Chambres froides en panne, canalisations bouchées, corps vendus à la découpe… Lorsqu’elle a entendu à la radio le mot « charnier » pour décrire les conditions de conservation des cadavres au Centre de dons des corps de Paris-Descartes, Solange O. n’a pas tout de suite fait le rapprochement. « Puis je me suis dit : mais au fait, papa fait partie du lot. » Elle décline les synonymes : « C’était impensable, surréaliste. »

Le père de Solange O. voulait donner son corps à la science afin qu’il serve notamment à des étudiants en médecine apprenant l’anatomie. Il avait sa carte de donneur depuis près de 50 ans. Une forme de « geste humanitaire », nous dit sa fille de 69 ans. Lorsqu’il est décédé en février 2019, son corps est donc parti pour le 5e étage de la faculté de médecine de l’Université Paris-Descartes, plus grand Centre de dons des corps (CDC) de France.

La réalité était là bien différente de celle que la famille de Solange s’était figurée ce jour de 1973 où tous avaient rempli leur carte de donneur : dans une enquête publiée fin novembre, « L’Express » révélait les conditions déplorables dans lesquelles ont été conservés certains des plusieurs centaines corps reçus tous les ans par le CDC (fermé administrativement depuis), et ce durant des années. La journaliste Anne Jouan décrivait des « dépouilles putréfiées, rongées par les souris », stockés dans une chambre froide à la porte trop rouillée pour fermer. Ainsi que l’existence de partenariats qui permettaient à certaines entreprises privées d’acheter des bouts de corps.

Alors que le Parquet de Paris a ouvert en novembre une enquête pour « atteinte à l’intégrité d’un cadavre », 21 familles de victimes portent plainte cette semaine contre X pour le même motif. Nous nous sommes entretenus avec plusieurs de ces proches, déjà éprouvés par des deuils inhabituels, et pour qui les révélations de « L’Express » ont été un nouveau choc.


Jâne et Victor sont les parents de Muriel Gani. Ils ont donné leurs corps à la science en 2016 et 2017. (Muriel Gani)

« Mur de silence »

En portant plainte, ces familles veulent que des responsabilités soient établies, que d’autres proches de victimes soient mis au courant, que le don du corps soit mieux encadré. Mais sur un sujet aussi sensible que l’utilisation des corps de leurs proches, il est forcément question aussi d’« attentes personnelles », nous dit Solange O., qui critique la communication « au mieux nulle, au pire irrespectueuse » de l’université Paris-Descartes. Elle la compare à un « mur de silence ».

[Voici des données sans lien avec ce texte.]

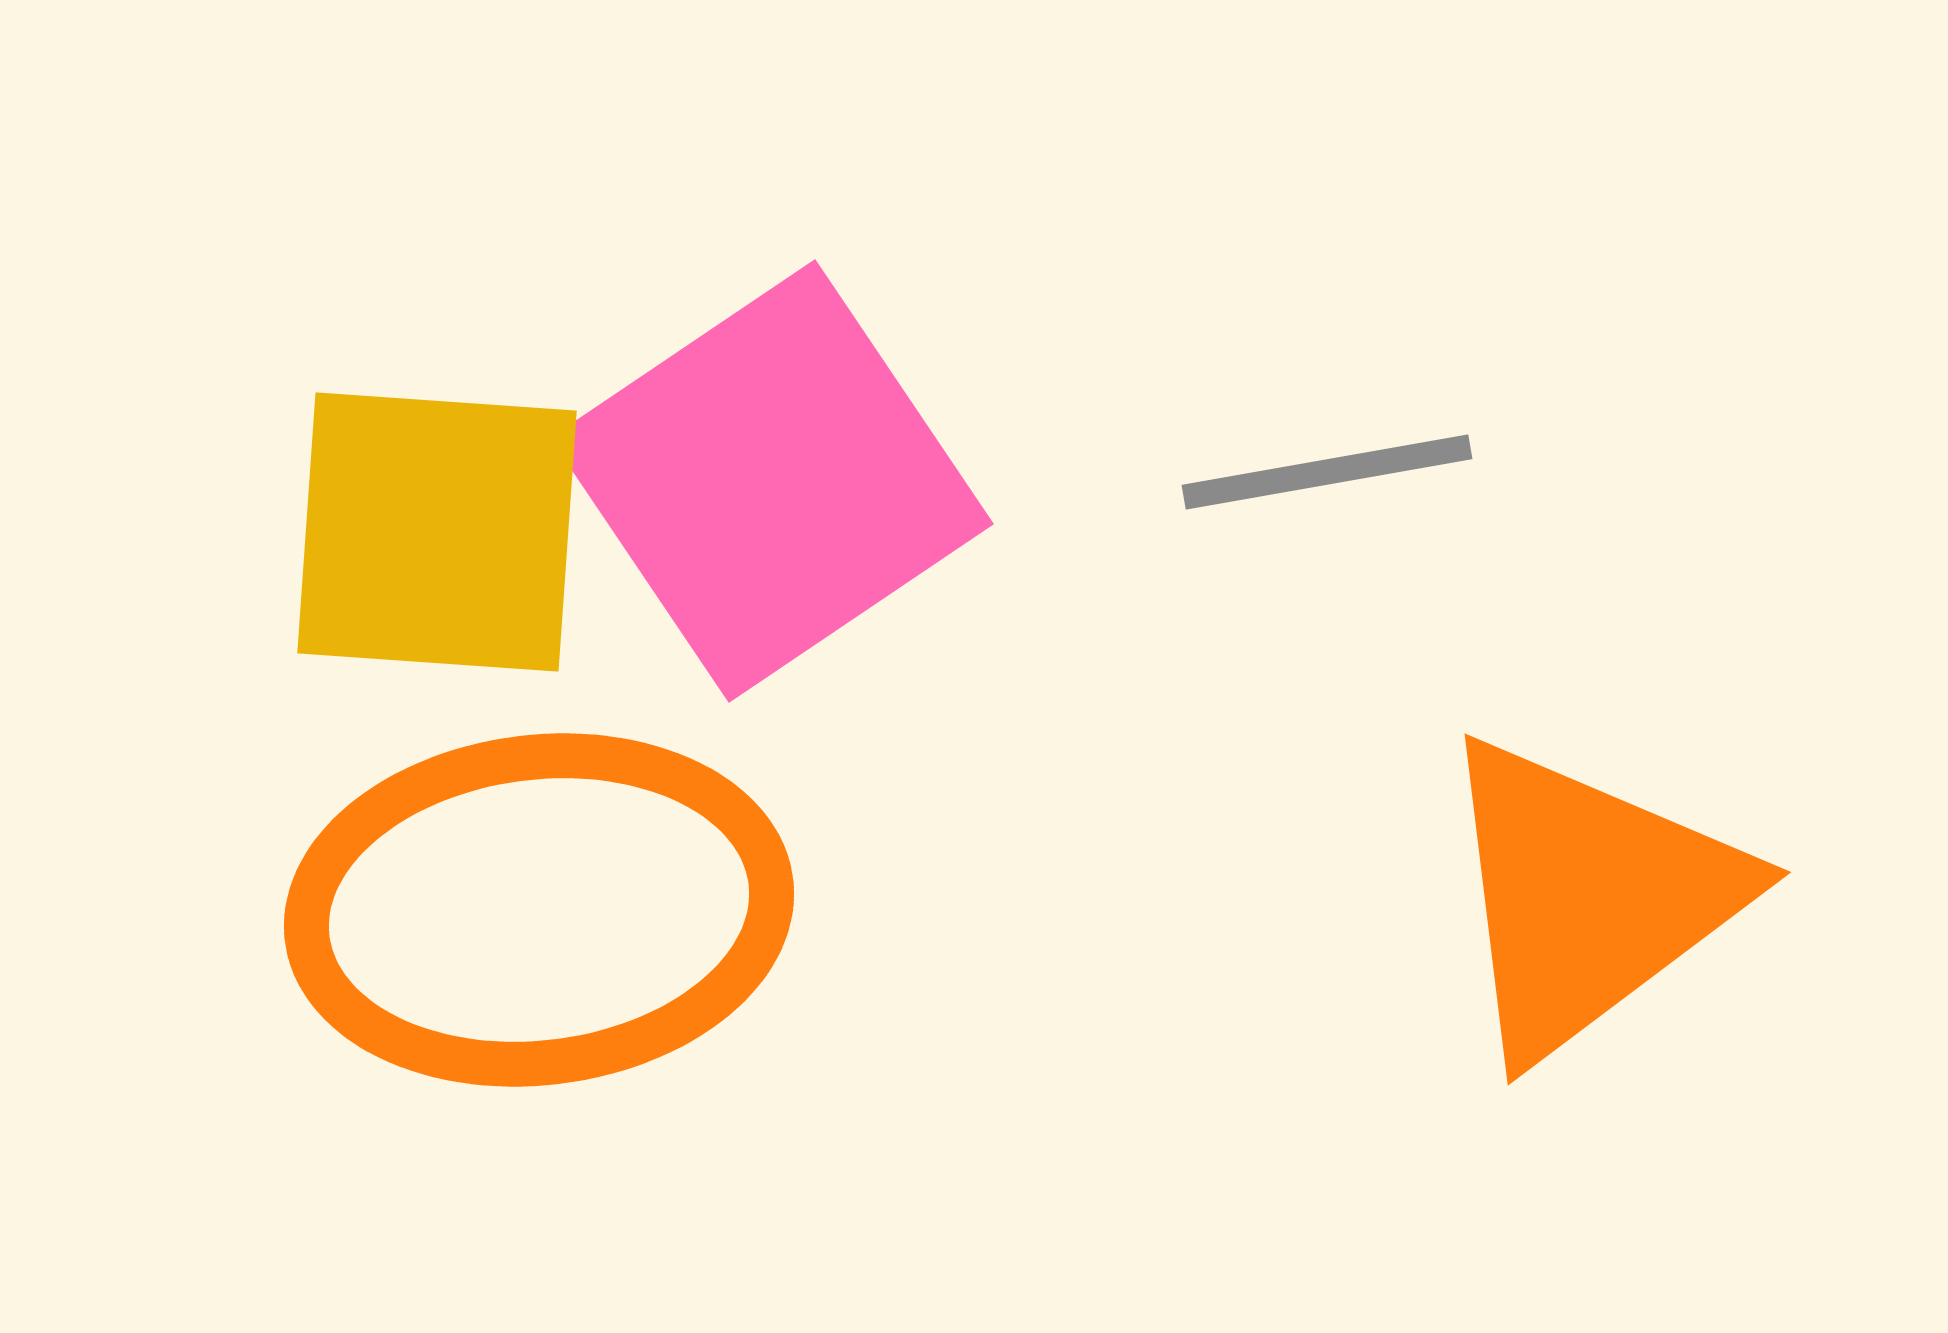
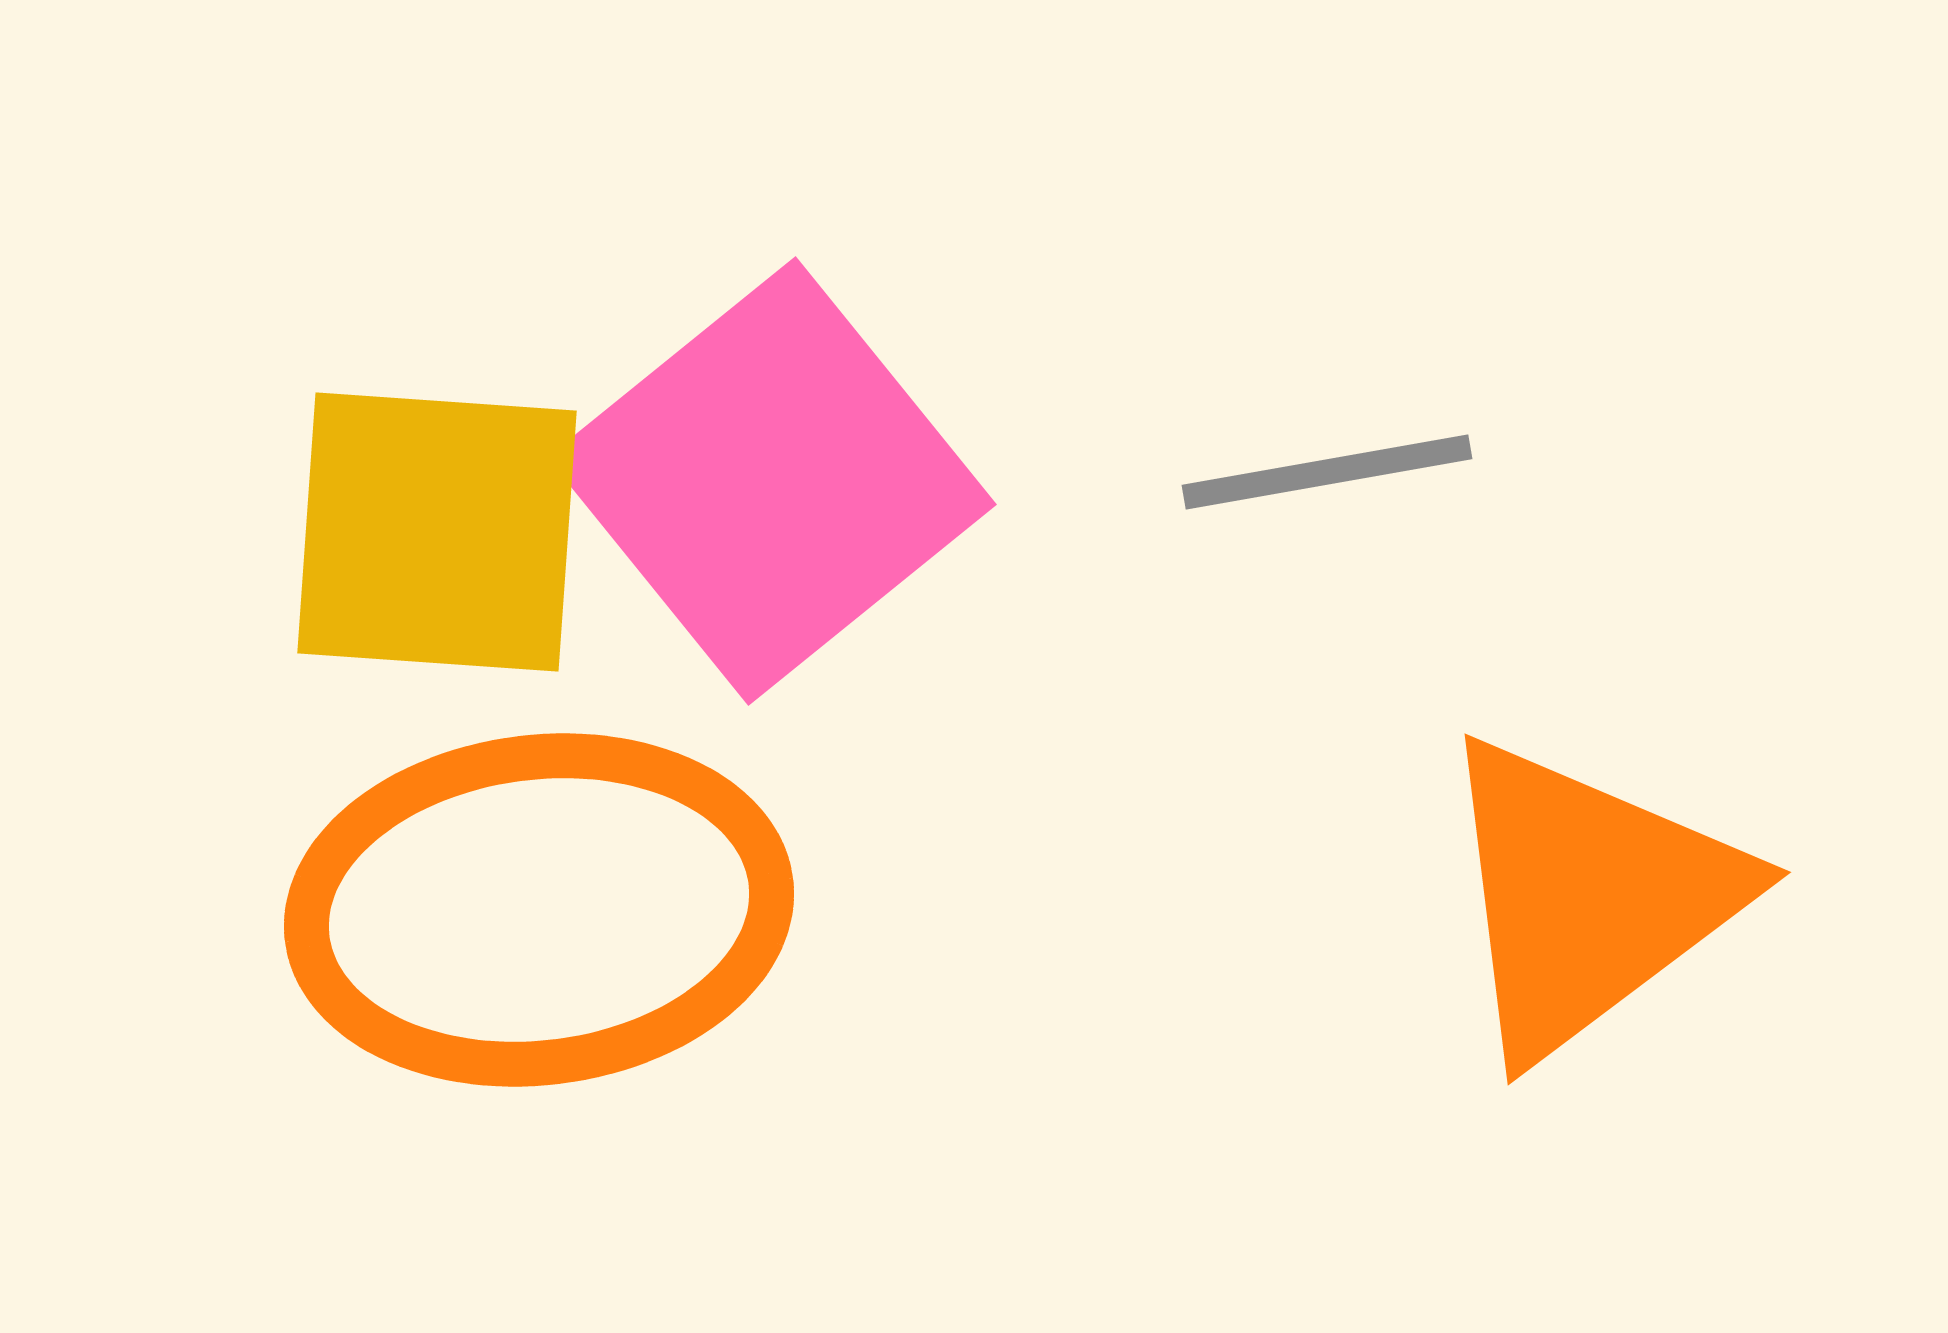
pink square: rotated 5 degrees counterclockwise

Comme toutes les familles qui ont cherché à savoir ce qui était arrivé au corps de leur proche après que leur corps est arrivé à Descartes, Solange O. a buté sur l’absence de traçabilité des corps. Elle a bien tenté d’obtenir des informations via le numéro mis en place par l’université après la publication de l’enquête mais sans succès :

« Au bout du fil, le discours était rôdé : on m’a dit que je n’avais pas à culpabiliser, que j’avais respecté la volonté du défunt. Je n’étais pas culpabilisée, j’étais en colère ! »

Dans son communiqué du 27 novembre, l’université Paris-Descartes présente « ses excuses aux familles sur cette situation », sans préciser laquelle, et affirme qu’une réhabilitation du centre a été entreprise en 2018.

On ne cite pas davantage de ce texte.